O valor das bolsas deve continuar sendo o mesmo já oferecido atualmente pelo programa, de cerca de R$ 12,8 mil. Os médicos ainda recebem auxílio-moradia, que varia de acordo com a região onde atuarão. Vagas Confira a seguir o número de vagas autorizadas pelo governo as capitais (Maceió e Teresina não possuem vagas neste edital):

  • Aracaju: 4

  • Belém: 62

  • Belo Horizonte: 14

  • Boa Vista: 134

  • Brasília: 52

  • Campo Grande: 9

  • Cuiabá: 23

  • Curitiba: 20

  • Florianópolis: 5

  • Fortaleza: 91

  • Goiânia: 16

  • João Pessoa: 8

  • Macapá: 37

  • Manaus: 256

  • Natal: 32

  • Palmas: 1

  • Porto Alegre: 67

  • Porto Velho: 15

  • Recife: 15

  • Rio Branco: 32

  • Rio de Janeiro: 79

  • Salvador: 11

  • São Luís: 13

  • São Paulo: 150

  • Vitória: 3

Mais Médicos O Mais Médicos foi criado em 2013, durante o governo de Dilma Rousseff. Atualmente, são 18 mil vagas: 13 mil profissionais estão atuando e 5 mil postos estão desocupados.

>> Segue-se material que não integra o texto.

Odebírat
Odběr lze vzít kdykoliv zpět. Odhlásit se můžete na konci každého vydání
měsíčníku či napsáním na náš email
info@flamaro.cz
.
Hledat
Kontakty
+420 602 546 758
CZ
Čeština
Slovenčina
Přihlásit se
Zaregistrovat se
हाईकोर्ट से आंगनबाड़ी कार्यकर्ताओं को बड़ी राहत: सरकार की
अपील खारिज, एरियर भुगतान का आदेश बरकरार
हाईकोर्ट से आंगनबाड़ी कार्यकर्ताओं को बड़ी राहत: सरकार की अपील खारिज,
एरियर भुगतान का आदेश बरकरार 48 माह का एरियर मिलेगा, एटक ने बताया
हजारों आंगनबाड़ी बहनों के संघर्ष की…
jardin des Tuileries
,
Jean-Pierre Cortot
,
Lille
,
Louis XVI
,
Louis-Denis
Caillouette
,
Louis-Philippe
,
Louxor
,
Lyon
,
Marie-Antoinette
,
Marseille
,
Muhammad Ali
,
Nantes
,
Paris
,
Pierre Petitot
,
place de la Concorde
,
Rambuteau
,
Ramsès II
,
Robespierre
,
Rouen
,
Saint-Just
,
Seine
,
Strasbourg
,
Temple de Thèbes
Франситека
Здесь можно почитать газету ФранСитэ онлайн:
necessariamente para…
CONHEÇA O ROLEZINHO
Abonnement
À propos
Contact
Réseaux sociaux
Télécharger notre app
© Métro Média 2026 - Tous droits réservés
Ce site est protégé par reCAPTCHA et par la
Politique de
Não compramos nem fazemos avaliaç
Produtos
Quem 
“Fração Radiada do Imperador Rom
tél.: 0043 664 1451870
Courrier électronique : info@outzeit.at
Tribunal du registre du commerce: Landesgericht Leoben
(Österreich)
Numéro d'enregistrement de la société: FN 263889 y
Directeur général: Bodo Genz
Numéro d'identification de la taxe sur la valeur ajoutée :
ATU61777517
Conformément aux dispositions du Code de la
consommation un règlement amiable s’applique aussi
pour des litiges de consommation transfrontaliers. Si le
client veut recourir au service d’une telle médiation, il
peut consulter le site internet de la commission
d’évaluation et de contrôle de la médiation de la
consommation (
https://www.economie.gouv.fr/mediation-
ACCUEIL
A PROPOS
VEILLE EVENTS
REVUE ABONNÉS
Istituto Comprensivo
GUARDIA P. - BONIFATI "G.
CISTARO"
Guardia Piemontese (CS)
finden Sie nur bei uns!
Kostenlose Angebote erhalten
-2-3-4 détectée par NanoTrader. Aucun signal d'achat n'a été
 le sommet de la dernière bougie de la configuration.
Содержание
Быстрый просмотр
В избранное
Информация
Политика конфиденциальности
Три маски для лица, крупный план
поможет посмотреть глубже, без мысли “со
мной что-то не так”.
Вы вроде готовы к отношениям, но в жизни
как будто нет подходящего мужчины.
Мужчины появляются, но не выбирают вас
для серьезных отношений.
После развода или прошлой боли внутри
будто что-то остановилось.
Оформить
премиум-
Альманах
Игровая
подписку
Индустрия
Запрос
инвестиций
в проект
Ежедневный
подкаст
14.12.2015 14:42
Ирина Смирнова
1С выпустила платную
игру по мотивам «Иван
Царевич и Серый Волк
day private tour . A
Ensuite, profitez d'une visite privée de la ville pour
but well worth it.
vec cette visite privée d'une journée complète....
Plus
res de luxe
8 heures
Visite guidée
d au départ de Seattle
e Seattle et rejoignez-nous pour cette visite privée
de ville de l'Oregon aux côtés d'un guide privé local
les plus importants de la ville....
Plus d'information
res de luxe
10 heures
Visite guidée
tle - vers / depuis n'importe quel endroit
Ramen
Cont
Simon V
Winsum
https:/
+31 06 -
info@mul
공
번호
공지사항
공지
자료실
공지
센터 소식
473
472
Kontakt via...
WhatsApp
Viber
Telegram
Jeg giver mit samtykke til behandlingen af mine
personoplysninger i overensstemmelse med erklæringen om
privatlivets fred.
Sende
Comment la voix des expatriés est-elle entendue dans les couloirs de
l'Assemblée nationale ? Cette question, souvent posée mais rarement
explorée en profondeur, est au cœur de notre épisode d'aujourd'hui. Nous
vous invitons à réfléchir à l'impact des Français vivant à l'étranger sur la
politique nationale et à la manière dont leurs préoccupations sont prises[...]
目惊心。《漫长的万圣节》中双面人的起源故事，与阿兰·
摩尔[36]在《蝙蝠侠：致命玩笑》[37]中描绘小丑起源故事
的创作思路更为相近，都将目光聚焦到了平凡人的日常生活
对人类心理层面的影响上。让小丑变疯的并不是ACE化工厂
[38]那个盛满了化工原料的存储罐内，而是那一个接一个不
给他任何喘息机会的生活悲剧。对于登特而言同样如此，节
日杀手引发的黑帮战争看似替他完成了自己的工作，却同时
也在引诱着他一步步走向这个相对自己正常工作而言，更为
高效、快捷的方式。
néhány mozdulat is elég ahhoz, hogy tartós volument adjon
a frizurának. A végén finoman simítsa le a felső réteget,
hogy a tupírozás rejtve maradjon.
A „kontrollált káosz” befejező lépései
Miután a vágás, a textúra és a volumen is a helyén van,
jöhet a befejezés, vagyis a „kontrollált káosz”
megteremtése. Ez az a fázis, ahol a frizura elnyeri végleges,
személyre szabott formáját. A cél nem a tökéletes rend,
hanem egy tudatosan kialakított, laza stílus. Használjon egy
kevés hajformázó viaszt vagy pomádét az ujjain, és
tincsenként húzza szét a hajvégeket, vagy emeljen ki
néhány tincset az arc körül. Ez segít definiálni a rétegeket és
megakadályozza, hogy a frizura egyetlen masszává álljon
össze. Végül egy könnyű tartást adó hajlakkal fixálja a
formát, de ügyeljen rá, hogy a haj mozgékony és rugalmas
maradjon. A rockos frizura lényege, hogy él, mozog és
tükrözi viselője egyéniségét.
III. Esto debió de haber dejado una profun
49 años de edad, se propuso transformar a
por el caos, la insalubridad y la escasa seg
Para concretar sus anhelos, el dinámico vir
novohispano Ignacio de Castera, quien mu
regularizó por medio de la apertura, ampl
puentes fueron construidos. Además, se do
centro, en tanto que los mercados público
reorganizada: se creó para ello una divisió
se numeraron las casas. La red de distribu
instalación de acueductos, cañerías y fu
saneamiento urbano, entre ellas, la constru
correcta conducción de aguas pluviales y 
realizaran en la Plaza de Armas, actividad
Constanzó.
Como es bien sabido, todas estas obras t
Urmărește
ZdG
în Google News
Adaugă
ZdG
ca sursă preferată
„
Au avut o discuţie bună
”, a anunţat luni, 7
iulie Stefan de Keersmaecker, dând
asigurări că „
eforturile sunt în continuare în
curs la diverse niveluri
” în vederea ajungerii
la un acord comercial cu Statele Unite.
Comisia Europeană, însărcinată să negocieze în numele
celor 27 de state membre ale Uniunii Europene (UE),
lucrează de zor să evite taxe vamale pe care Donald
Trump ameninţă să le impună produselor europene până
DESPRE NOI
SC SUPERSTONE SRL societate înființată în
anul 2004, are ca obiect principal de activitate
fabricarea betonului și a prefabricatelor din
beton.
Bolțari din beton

O contrato de participação na iniciativa é de quatro anos, prorrogável pelo mesmo período. Ao todo, o investimento previsto pelo governo federal para este ano é de R$ 712 milhões.

A nova versão do projeto estabelece benefícios para incentivar a permanência dos médicos por longos períodos. Entre eles:

  • para os médicos que ficarem ao menos 3 anos na vaga: possibilidade de pagamento de adicional de 10% a 20% da soma total das bolsas de todo o período que esteve no programa, a depender da vulnerabilidade do município;

  • para médicos com formação pelo Fies: adicional de 40% a 80% da soma total das bolsas de todo o período que esteve no programa, a depender da vulnerabilidade do município. O benefício será pago em quatro parcelas, sendo 10% por ano durante os três primeiros anos, e os 70% restantes ao completar 48 meses;

  • incentivo para médicos do Fies residentes em Medicina da Família, com auxílio para pagamento de dívidas do financiamento estudantil;

  • complementar o valor da bolsa para mulheres em licença-maternidade que passarem a receber o auxílio do INSS, o que antes não ocorria;

  • licença de 20 dias para licença-paternidade. Antes, não havia essa possibilidade;

  • oferta de especialização e mestrado.

Seleção O novo formato do programa mantém a possibilidade de atuação de médicos estrangeiros e brasileiros formados no exterior, mas segue dando preferência para atuação dos nativos formados no país.

No caso dos que possuem diploma estrangeiro, o Ministério da Educação prevê oferecer incentivo para que façam o Revalida, teste que permite a validação do diploma de instituição de outro país para atuação no Brasil.

Os médicos com residência em Família e Comunidade terão pontuação adicional de 10% para a seleção do programa.